This is really MA specific, but tagging @frugalannie and @quietann since both of you mentioned interest. Maybe there are some other assessors or residential appraisers on the board who can lend their knowledge too.
In MA, the market right now is very hot. It’s been in a steady uptick for years, and saw a big swing up over the summer. Most property owners in MA that are in a settled area can expect to see an increase in their home values on January 1st – you(g) actually should be receiving your impact notices (which are your new proposed values) over the course of the next few weeks, if your local Assessor’s Office has not been severely compromised by the staffing shortage or COVID. The impact notices are not final - they are notifying you of your home’s proposed value, which the DOR has to finalize and you have time to appeal it. As a home owner, you have the right to appeal it if you feel the assessment is wrong (note: in MA you have a very small window to make your appeal - Appeal forms are not released until January 2nd, and must be returned by March 1st).
How is your home’s value established?
All towns in MA use a cost-basis approach to establishing the values of homes. Most – if not all – towns and cities use a software program like Vision to establish values; this cost approach is based on what it would cost in that present year’s market to make that home/residence/structure. These software programs are even more powerful than Excel in their versatility; they can denote things that diminish a home’s value like functional obsolesces and things like being near a highway, a train depot, a beach, etc. They are also often recalibrated and updated over the course of the year, keeping in mind market value and inflation.
Your local Assessor’s office also pulls in all arms-length sales (those within the neighborhood or zoning district) from the year prior into this figure; if a similar home in your neighborhood sold for significantly more than assessed value, that will factor into that home’s value – next year.
An Assessor has a good idea if their values are FMV by pulling their own subjects and comps; they should be in line with exactly what their assessed values were when done by software/cost basis approach.
Once your home’s value is established, the DOR vets it. All real property (taxable property) values are uploaded to the DOR – which then vetoes or approves the valuations based on their own software program and independent manual appraisal system, where they pull random subjects in your town and vet them against similar homes (called comparables). Yes – someone (multiple people) from the DOR goes over every municipalities’ published values, every year.
In MA, Assessed values must fall within 10% of Fair Market Value of that year. In more affluent towns, I see a better correlation between FMV and AVs; in towns where there is not much movement or sales, there tends to be a higher +/- disparity because there’s fewer sales to draw examples from.
In better funded towns, external appraisers (govt officials) are hired to work in conjunction with the assessor and verify their records are accurate and reflect FMV.
Remember that all AVs are published only once a year - they are a snapshot in time (Jan 1st of the year prior) based on sales from the year before and reflect the year before’s FMV. This is really important to remember when you are looking at your residence’s current value in the middle of the year.
Appraisers
Appraisers take sales prices of similar homes (comps) – ideally within the last six months and the more recent the better – and compare them to their subject property. They are working with recent data, whereas the Assessor’s office is pulling in year old data.

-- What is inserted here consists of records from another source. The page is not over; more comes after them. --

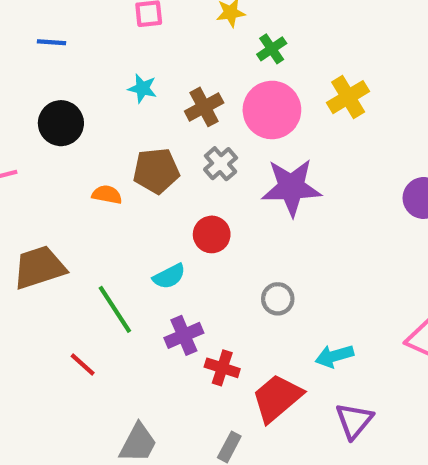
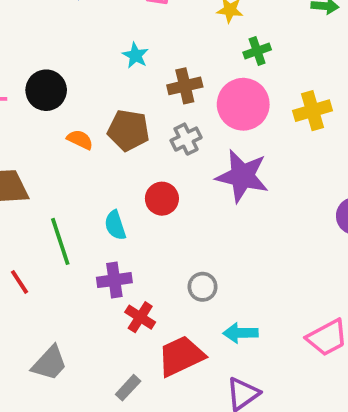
black circle: (61, 123) -> (46, 90), moved
cyan semicircle: (169, 276) -> (115, 225), turned 84
gray circle: (278, 299) -> (203, 287), moved

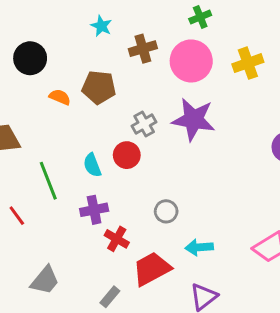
gray cross: (186, 139) -> (144, 124), moved
red circle: (162, 199) -> (127, 155), moved

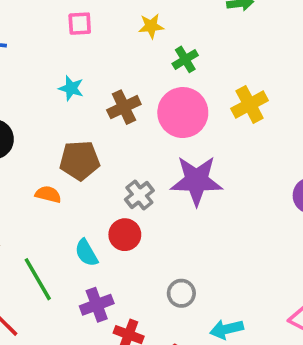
orange semicircle: (60, 97) -> (48, 194), moved

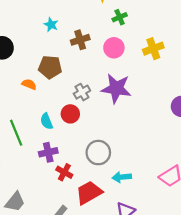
pink circle: (183, 113) -> (114, 48), size x0.7
gray circle: (181, 293) -> (98, 153), size x1.5

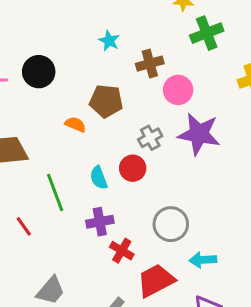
green cross: (120, 17) -> (207, 33), size x1.5
pink circle: (114, 48) -> (178, 90), moved

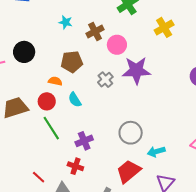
red circle: (133, 168) -> (47, 101), moved
cyan semicircle: (99, 178) -> (75, 100), moved
red line: (24, 226) -> (39, 177), moved
red cross: (122, 251) -> (75, 166), moved

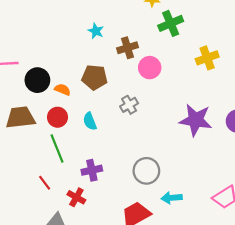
black circle: (24, 52) -> (37, 80), moved
purple star: (136, 70) -> (196, 120), moved
orange semicircle: (55, 81) -> (62, 90), moved
red line: (39, 177) -> (45, 183), moved

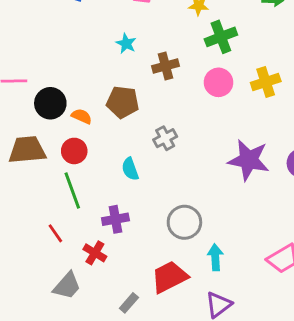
pink circle: (150, 68) -> (219, 82), moved
cyan semicircle: (90, 121) -> (130, 169), moved
cyan arrow: (172, 198) -> (215, 257), turned 90

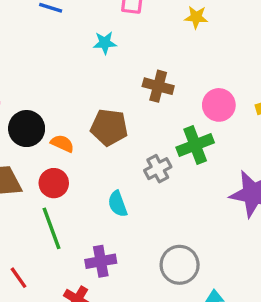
green cross: (221, 37) -> (195, 145), moved
cyan star: (126, 44) -> (105, 43), moved, turned -30
brown cross: (165, 66) -> (158, 86), turned 30
red line: (55, 233) -> (19, 278), moved

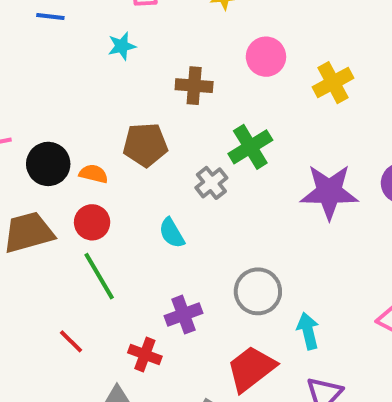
pink circle: (219, 105) -> (266, 57), moved
purple cross: (101, 261) -> (183, 315), moved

I will admit professionally I much prefer government/official municipality trained appraisers over non-gvt appraisers. The reason for this being that in my professional experience, many of the non-govt appraisers come to our counties or towns with outrageous appraisals, rile up the residents with their results, get the residents to submit an appeal, and then when we or the Appellate Tax Board review the appraisal, find out that the appraisers used ineligible comps, miscounted rooms, and my personal favorite, counted basements and unfinished attics in the living space. This happens regularly in my municipality. We have had no approved ATB appeals in the last 5 years, because not a single appraiser has been accurate in their appeal.
Some things that are important to know about appraisers – in affluent towns they almost always over-appraise because they pull from higher end comps, and in towns where there are very few sales, they have to pull from ‘noncomps’ which means it can be very difficult to establish an accurate value.
One thing I see often in my area when it comes to appraisals versus assessed values (AVs) is that appraisals factor in some extraneous values that AVs do not. A major thing my town in particular (and many in MA) does is it does not factor basement area or unfinished attics into the living area. Anything below grade is not factored into living area. So we will have 3,000 SF homes and an AV of 1.8 million-- and the appraisers will come along and count both basement and unfinished attic into the living area, say the home is a 4,000 SF home, should be worth 2.5 million, and then the residents want to appeal. This leads to a lot of confusion that really could have been avoided if the appraisers were held to a uniform standard and understood how municipality assessments operated.
Appraisers in general are generalists - they appraise a wide swath of residential communities or towns; Assessors generally tend to be niche specialists, who have been in that community a long time, and know the pulse of the community’s current market.
Not sure if that answered any questions, or opened more.